この図において、給電システム1は、複数の給電系統(K1〜K3)、補助スイッチ部50、及び監視部60を備えている。給電システム1は、例えば、直流給電システムであり、交流電力源71〜73から供給された交流電力を直流電力に変換し、変換した直流電力を負荷部31〜33に供給する。本実施形態では、一例として、給電システム1が3つの給電系統(K1〜K3)を備える形態について説明する。ここで、3つの給電系統(K1〜K3)は、第1の給電系統K1、第2の給電系統K2、及び第3の給電系統K3である。
【0026】
第1の給電系統K1は、交流電力源71から供給される交流電力を直流電力に変換し、変換した直流電力を負荷部31に、電力供給線L1を介して供給する。第1の給電系統K1は、整流装置(RF:Rectifier)11、蓄電池21、及び負荷端スイッチ41を備えている。整流装置11、蓄電池21、負荷端スイッチ41、及び負荷部31は、電力供給線L1を介して接続されている。すなわち、蓄電池21と整流装置11とが、電力供給線L1を介して対応する負荷部31に接続されている。
【0027】
整流装置11は、例えば、直流電源装置であり、交流電力源71から供給される交流電力を直流電力に変換し、変換した直流電力を対応する負荷部31に対応する電力供給線L1を介して供給する。整流装置11は、整流装置11は、自装置の動作状態(例えば、直流電力の変換状態、出力可能電力の情報など)を検出し、検出した自装置の状態を無線通信により論理ネットワーク61を介して監視部60に出力する。整流装置11は、整流装置11の動作状態を検出する電源制御部(図2の111)を備えている。整流装置11の詳細な構成については、図2を参照して後述する。
【0028】
蓄電池21は、例えば、リチウムイオン電池や鉛蓄電池などの二次電池である。蓄電池21は、第1の給電系統K1が正常状態にある場合に、整流装置11から供給される直流電力を蓄積する。ここで、正常状態とは、例えば、整流装置11が負荷部31に対して十分な直流電力を供給することができ、電力供給線L1における電圧が所定の電圧よりも高い状態である。また、蓄電池21は、第1の給電系統K1が異常状態にある場合に、蓄積している直流電力を負荷部31に電力供給線L1を介して供給する。すなわち、蓄電池21は、整流装置11が供給する直流電力が不足した場合に電力供給線L1を介して負荷部31に電力を供給する。また、異常状態とは、例えば、交流電力源71の停電や整流装置11の故障が発生し、整流装置11が当該整流装置11に対応する負荷部31に必要な直流電力を供給できない状態である。
【0029】
負荷端スイッチ41(負荷端検出部)は、電力供給線L1における負荷部31が接続される端部に配置され、負荷部31に供給される電圧及び電流を検出する。負荷端スイッチ41は、検出した電圧値及び電流値を無線通信により論理ネットワーク61を介して監視部60に出力する。また、負荷端スイッチ41は、検出した負荷部31に供給される電圧及び電流に基づいて負荷電力を算出し、算出した負荷電力を無線通信により論理ネットワーク61を介して監視部60に出力する。ここで、負荷電力とは、対応する負荷部31が消費する電力のことであり、上述のように、負荷端スイッチ41によって検出された負荷部31に供給される電圧及び電流に基づいて算出される。
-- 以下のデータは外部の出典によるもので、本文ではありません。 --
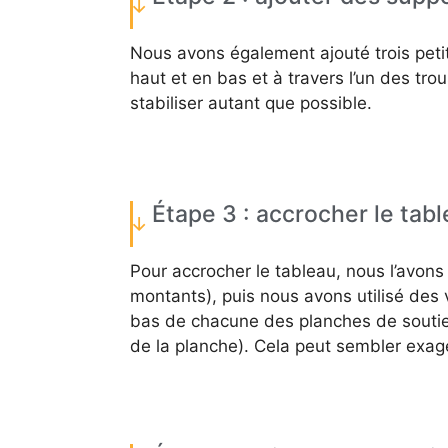
Nous avons également ajouté trois petite
haut et en bas et à travers l’un des trou
stabiliser autant que possible.
Étape 3 : accrocher le tabl
Pour accrocher le tableau, nous l’avons 
montants), puis nous avons utilisé des v
bas de chacune des planches de soutien à
de la planche). Cela peut sembler exagé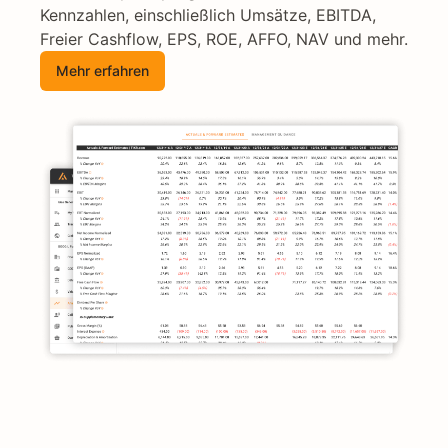
Kennzahlen, einschließlich Umsätze, EBITDA,
Freier Cashflow, EPS, ROE, AFFO, NAV und mehr.
Mehr erfahren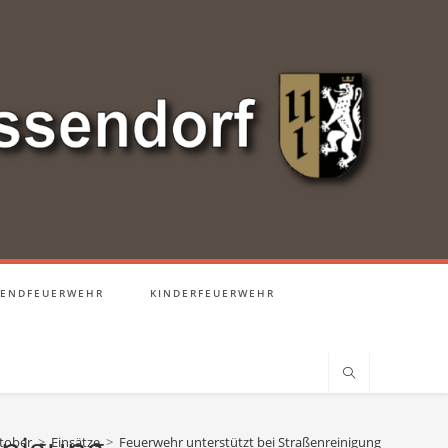
GENDFEUERWEHR
KINDERFEUERWEHR
tober
>
Einsätze
>
Feuerwehr unterstützt bei Straßenreinigung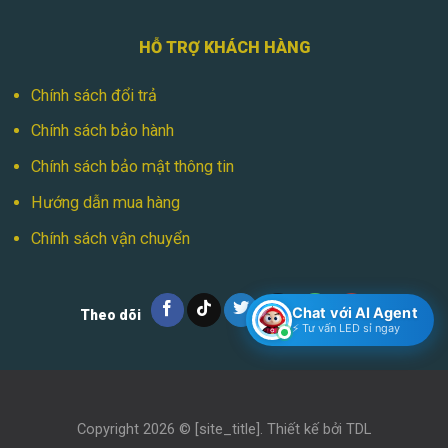
HỖ TRỢ KHÁCH HÀNG
Chính sách đổi trả
Chính sách bảo hành
Chính sách bảo mật thông tin
Hướng dẫn mua hàng
Chính sách vận chuyển
Chat với AI Agent
Theo dõi
⚡ Tư vấn LED sỉ ngay
Copyright 2026 ©
[site_title]
. Thiết kế bởi
TDL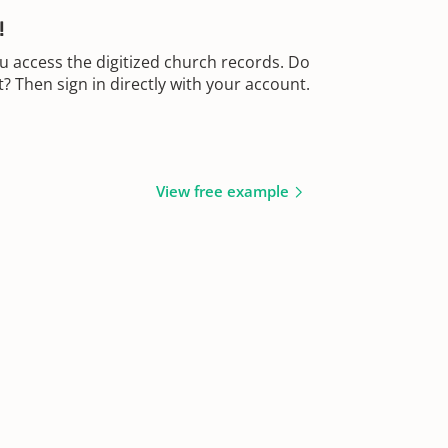
!
u access the digitized church records. Do
 Then sign in directly with your account.
View free example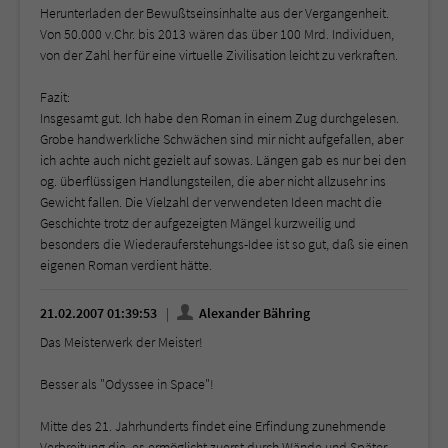
Herunterladen der Bewußtseinsinhalte aus der Vergangenheit.
Von 50.000 v.Chr. bis 2013 wären das über 100 Mrd. Individuen,
von der Zahl her für eine virtuelle Zivilisation leicht zu verkraften.
Fazit:
Insgesamt gut. Ich habe den Roman in einem Zug durchgelesen.
Grobe handwerkliche Schwächen sind mir nicht aufgefallen, aber
ich achte auch nicht gezielt auf sowas. Längen gab es nur bei den
og. überflüssigen Handlungsteilen, die aber nicht allzusehr ins
Gewicht fallen. Die Vielzahl der verwendeten Ideen macht die
Geschichte trotz der aufgezeigten Mängel kurzweilig und
besonders die Wiederauferstehungs-Idee ist so gut, daß sie einen
eigenen Roman verdient hätte.
21.02.2007 01:39:53
Alexander Bähring
Das Meisterwerk der Meister!
Besser als "Odyssee in Space"!
Mitte des 21. Jahrhunderts findet eine Erfindung zunehmende
Verbreitung die, es ermöglicht zuerst durch Wände und Später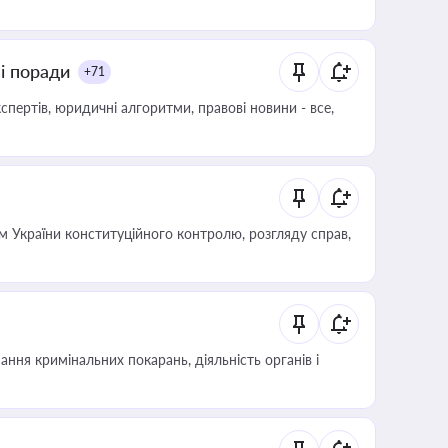
ні поради
+71
пертів, юридичні алгоритми, правові новини - все,
 України конституційного контролю, розгляду справ,
ння кримінальних покарань, діяльність органів і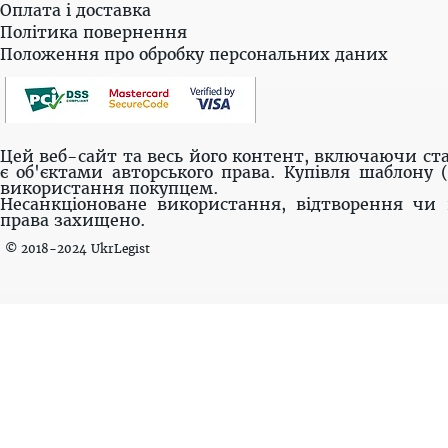
Оплата і доставка
Політика повернення
Положення про обробку персональних даних
Цей веб-сайт та весь його контент, включаючи ста
є об'єктами авторського права. Купівля шаблону 
використання покупцем.
Несанкціоноване використання, відтворення чи 
права захищено.
© 2018-2024 UkrLegist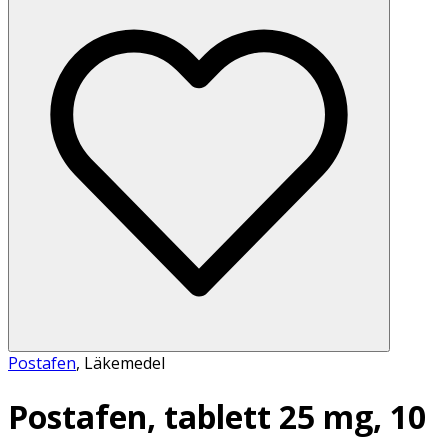
Postafen
,
Läkemedel
Postafen, tablett 25 mg, 10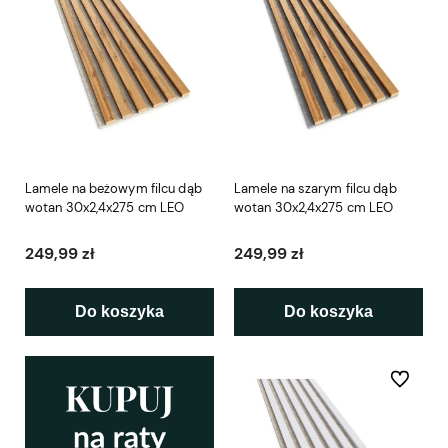
Lamele na beżowym filcu dąb
Lamele na szarym filcu dąb
wotan 30x2,4x275 cm LEO
wotan 30x2,4x275 cm LEO
249,99 zł
249,99 zł
Do koszyka
Do koszyka
Do ulubio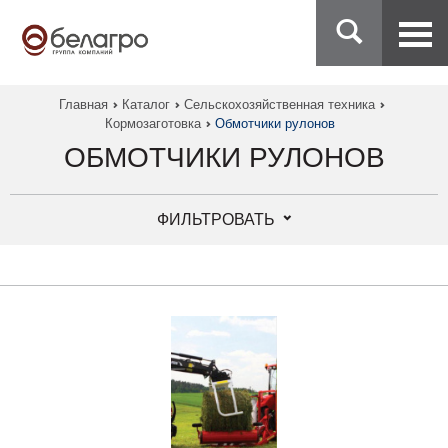
Главная
Каталог
Сельскохозяйственная техника
Кормозаготовка
Обмотчики рулонов
ОБМОТЧИКИ РУЛОНОВ
ФИЛЬТРОВАТЬ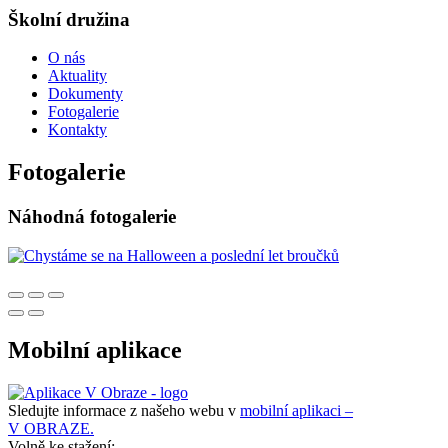
Školní družina
O nás
Aktuality
Dokumenty
Fotogalerie
Kontakty
Fotogalerie
Náhodná fotogalerie
Mobilní aplikace
Sledujte informace z našeho webu v
mobilní aplikaci –
V OBRAZE.
Volně ke stažení: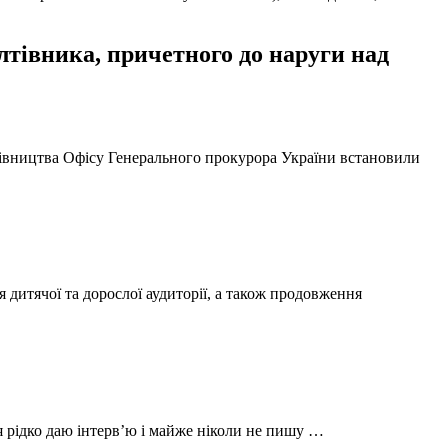
тівника, причетного до наруги над
ерівництва Офісу Генерального прокурора України встановили
 дитячої та дорослої аудиторії, а також продовження
 я рідко даю інтерв’ю і майже ніколи не пишу …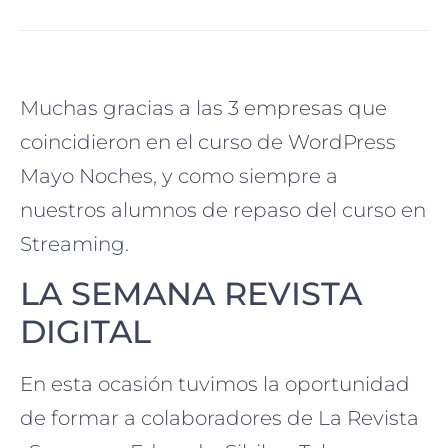
Muchas gracias a las 3 empresas que
coincidieron en el curso de WordPress
Mayo Noches, y como siempre a
nuestros alumnos de repaso del curso en
Streaming.
LA SEMANA REVISTA
DIGITAL
En esta ocasión tuvimos la oportunidad
de formar a colaboradores de La Revista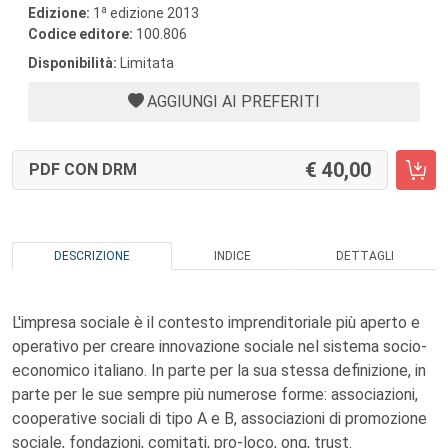
a
Edizione:
1
edizione 2013
Codice editore:
100.806
Disponibilità:
Limitata
AGGIUNGI AI PREFERITI
40,00
PDF CON DRM
DESCRIZIONE
INDICE
DETTAGLI
L'impresa sociale è il contesto imprenditoriale più aperto e
operativo per creare innovazione sociale nel sistema socio-
economico italiano. In parte per la sua stessa definizione, in
parte per le sue sempre più numerose forme: associazioni,
cooperative sociali di tipo A e B, associazioni di promozione
sociale, fondazioni, comitati, pro-loco, ong, trust.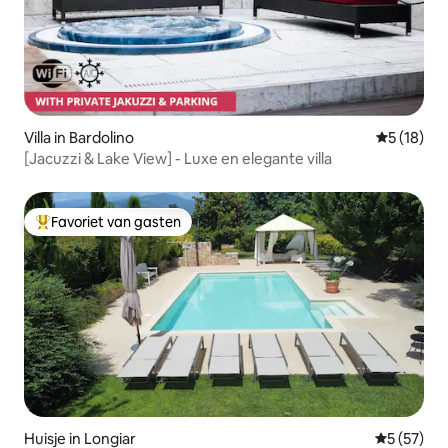
Villa in Bardolino
Gemiddelde
5 (18)
[Jacuzzi & Lake View] - Luxe en elegante villa
Favoriet van gasten
Topfavoriet van gasten
Huisje in Longiar
Gemiddelde
5 (57)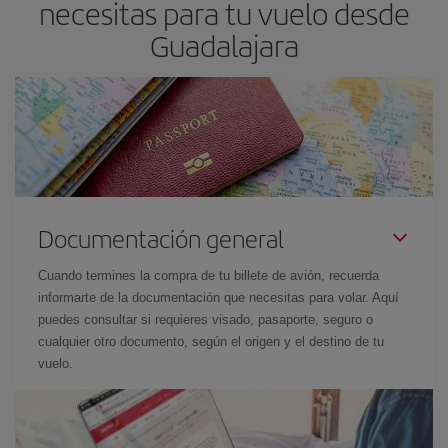
necesitas para tu vuelo desde
Guadalajara
Documentación general
Cuando termines la compra de tu billete de avión, recuerda
informarte de la documentación que necesitas para volar. Aquí
puedes consultar si requieres visado, pasaporte, seguro o
cualquier otro documento, según el origen y el destino de tu
vuelo.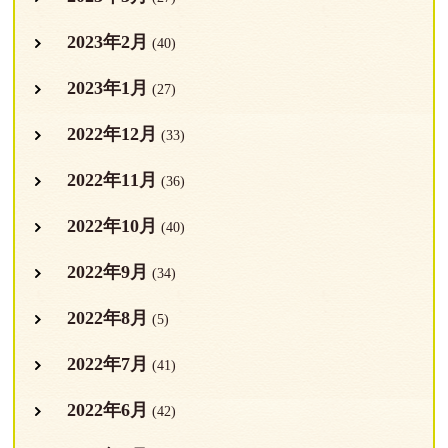
2023年2月
(40)
2023年1月
(27)
2022年12月
(33)
2022年11月
(36)
2022年10月
(40)
2022年9月
(34)
2022年8月
(5)
2022年7月
(41)
2022年6月
(42)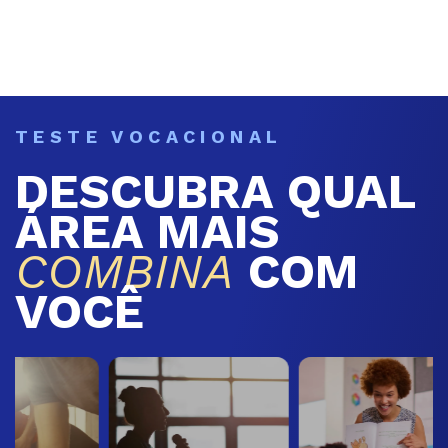
TESTE VOCACIONAL
DESCUBRA QUAL
ÁREA MAIS
COMBINA
COM
VOCÊ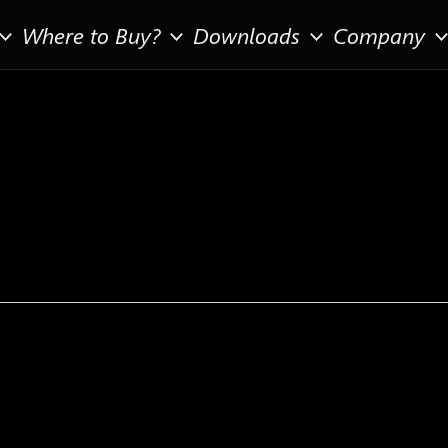
Where to Buy?
Downloads
Company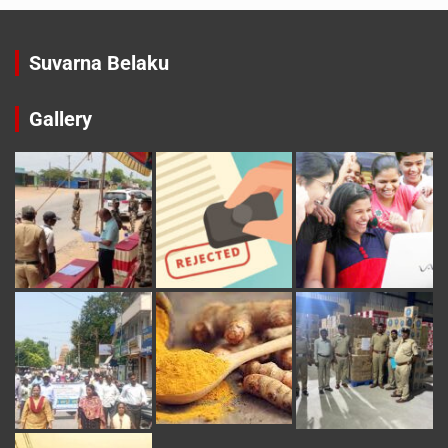
Suvarna Belaku
Gallery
なお、負荷端スイッチ41は、検出した負荷部31に供給される電流が予め定められた閾値以上である場合に、電力供給線L1と負荷部31との間を遮断する負荷遮断器の機能を有している。
【0030】
第2の給電系統K2、及び第3の給電系統K3は、第1の給電系統K1と同様の構成である。すなわち、第2の給電系統K2は、交流電力源72から供給される交流電力を直流電力に変換し、変換した直流電力を負荷部32に、電力供給線L2を介して供給する。第2の給電系統K2は、整流装置(RF)12、蓄電池22、及び負荷端スイッチ42を備えている。整流装置12、蓄電池22、負荷端スイッチ42、及び負荷部32は、電力供給線L2を介して接続されている。すなわち、蓄電池22と整流装置12とが、電力供給線L2を介して対応する負荷部32に接続されている。
【0031】
また、第3の給電系統K3は、交流電力源73から供給される交流電力を直流電力に変換し、変換した直流電力を負荷部33に、電力供給線L3を介して供給する。第3の給電系統K3は、整流装置(RF)13、蓄電池23、及び負荷端スイッチ43を備えている。整流装置13、蓄電池23、負荷端スイッチ43、及び負荷部33は、電力供給線L3を介して接続されている。すなわち、蓄電池23と整流装置13とが、電力供給線L3を介して対応する負荷部33に接続されている。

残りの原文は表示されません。